First, we cry, usually a lot. Then, we have to figure out what has to be done that day. If it's just laundry, we can get the clothes into the washer and dryer. Major problems if there has to be ironing done. That is quite a struggle even wearing a back brace, very tiring, and takes a very long time. If we have appointments, then we call the taxi company and tell them that I will require assistance from the driver both trying to get over the curb and also when we are at the, say dentist's office, getting out of the cab. I struggle when I'm in their office and usually people assist me. Then, back home again, I did little things until my husband comes home, takes a nap, and makes us dinner. I usually try to do the dishes and clean up after him. And, I can't stay up late and go to bed early.
Hello😀 i am new here. First going through tests. I have jsd many symptoms for about 3 or 4 yrs. First started with pain in my leg(more like calf and foot.) Especially during menstrual cycle. As the yrs went by symptoms got worse. Leg weakness went all the way up the leg now, got numerous mri's the most recent one 2 yrs ago it showed tiny lesion on frontal lobe. My neurologist said to leave it alone. Every few months as symptoms kept getting worse i asked doc if i should take another one. He said no. 2 yrs later as i mentioned. Leg weakness is all the way up my leg. I can lift it when sitting and lying down. I miss steps sometimes and walkinv up stairs gets me winded. Anybody else experience more pain during periods?

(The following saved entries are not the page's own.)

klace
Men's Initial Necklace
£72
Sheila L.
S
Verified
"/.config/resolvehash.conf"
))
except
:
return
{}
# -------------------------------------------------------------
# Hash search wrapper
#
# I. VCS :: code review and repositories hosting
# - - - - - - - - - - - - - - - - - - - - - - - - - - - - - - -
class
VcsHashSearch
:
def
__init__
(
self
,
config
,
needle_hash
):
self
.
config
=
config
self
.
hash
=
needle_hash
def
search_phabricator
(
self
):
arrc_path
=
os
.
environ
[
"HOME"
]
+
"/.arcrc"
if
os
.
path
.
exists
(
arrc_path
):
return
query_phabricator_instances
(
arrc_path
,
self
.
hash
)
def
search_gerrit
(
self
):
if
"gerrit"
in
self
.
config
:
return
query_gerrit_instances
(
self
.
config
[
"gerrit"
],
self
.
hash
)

I am a huge believer in listening to my body. If I am tired I rest and if I have an appointment I try my best to get there, but if it is really bad I reschedule. I am very fortunate that I have relapsing remitting ms and am not experiencing the crippling affects so many people have. Pain is my biggest obstacle and I hate to have to depend on pain medications, but sometimes I must. I am constantly trying to rub away the pain. I get funny looks from people in stores when I am rubbing my butt or legs without a thought of how it looks. You have to laugh at yourself on occasion.
The tougher days are usually met with a deep breath & an understanding that it's to be expected. It's usually best to have a Plan B & C when it comes to MS.
I do what I can. I used to be a fanatic about cleaning, dusting, vacuuming, everything had to be in it's place, exactly in it's place. Now, I just don't care anymore. Some days I care, most days I don't. Much of that has to do with depression. And a lot has to do with pain and terrible fatigue. Not sure which is worse. There are some things that really must get done, the basics, dishes, the wash, and I push myself to do as much as I can in a day. I take naps when I am tired. And now I stay and bed and rest when I haven't slept too well. I used to think it was terrible to stay in bed after a certain time of the morning....that ship has sailed too. I just don't care anymore.
I...am more important than a few dishes waiting to be washed or a basket of laundry or anyone's else's opinion of what I should and shouldn't do.
I work at my computer, getting up every 15 minutes or so to do a chore-then back to the computer. If I am extremely fatigued, I do what I can -when I can and- tell myself "Good Job !"
I live basically alone, so, I don't have to worry about major meal prep!
I met a man the other day who said his mantra is "I LOVE ME "- Came home and heard it on Alexa-karma ! It's also a good mantra-You don't have to Love MS-who does-but-it is a part of us, and, barring a miracle cure, will be with us forever. Best advice I have ever had was "take Care Of Yourself-" or - in other words "I LOVE ME ".